HISTORIAE NATURALIS.

(Lugduni Batavorum [Leyden]: Ex Officina Elzeviriana, 1635). 127 x 70 mm. (5 x 2 3/4"). Three volumes. Edited by Jean de Laet.

VERY PRETTY 18TH CENTURY RED MOROCCO, GILT, covers with French fillet border, raised bands with gilt lettering, spine compartments with central floral sprig framed with curling brackets terminating in ivy leaves, spray of daisies on either side, gilt turn-ins, marbled endpapers, all edges gilt. Woodcut headpieces, tailpieces, and initials (some of them historiated), engraved title page in first volume, printer's device in second and third volumes, author's medallion portrait facing the beginning of the text. Willems 428; Rahir 420-21: Dibdin II, 323-24. ◆Spines gently and evenly sunned, joints a little rubbed (one with a thin crack beginning at the top), boards with trivial soiling; occasional mild foxing, but a nearly fine copy, clean and fresh internally, in equally well-preserved, and pleasing bindings.

This is the only Elzevir edition of one of the great works of antiquity and, according to Willems, one of the masterpieces of the famed Dutch press.
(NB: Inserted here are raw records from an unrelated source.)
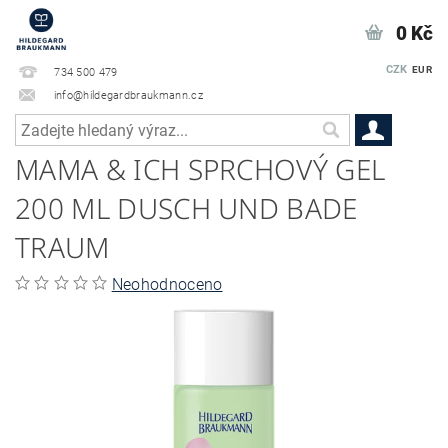
0 Kč
CZK
EUR
734 500 479
info@hildegardbraukmann.cz
MAMA & ICH SPRCHOVÝ GEL
200 ML DUSCH UND BADE
TRAUM
Neohodnoceno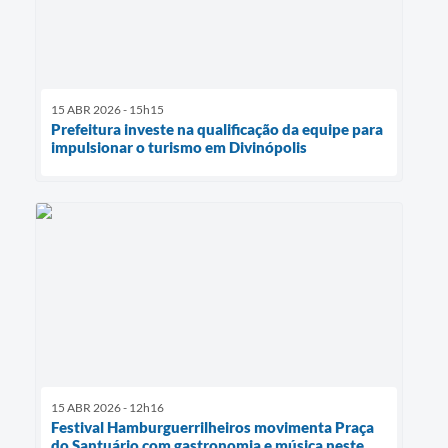
15 ABR 2026 - 15h15
Prefeitura investe na qualificação da equipe para
impulsionar o turismo em Divinópolis
15 ABR 2026 - 12h16
Festival Hamburguerrilheiros movimenta Praça
do Santuário com gastronomia e música neste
In the same vein, Dibdin tells is that "its beauty is a theme of extraordinary commendation by the French bibliographers." Pliny the Elder's famous "Natural History" is an encyclopedic compendium, in 37 books, of ancient knowledge, particularly about animals, vegetables, and minerals. However, the author, an admiral of the Roman fleet who died in the eruption of Vesuvius (79 A.D.), does not confine himself to studying only the natural world, but also collects information on human inventions and institutions, ranging widely over the arts and sciences. His section on painting, for example, is a key source for our understanding of ancient frescos, while his four geographical books preserve a great deal of topographical and sometimes historical information. Our Belgian editor Jean de Laet (d. 1649) was not only a classical scholar, but also a geographer who wrote a number of important works in his field on topics ranging from Brazil to Persia to Belgium itself. Louis Elzevir began the family publishing dynasty in the 1580s, when he set up as a bookseller and publisher in Leyden. Five of his seven sons became printers; the most distinguished of these was Bonaventure (1583-1652), who opened his Leyden press in 1608, and took his nephew Abraham into partnership in 1626. The press enjoyed its greatest success during their nearly 30-year collaboration, becoming especially noted for their fine editions of the classics, like the present item. Britannica notes that "their small editions in 12mo, 16mo and 24mo, for elegance of design, neatness, clearness and regularity of type, and beauty of paper, cannot be surpassed." If the bindings here are not irresistible, they come very close to being so.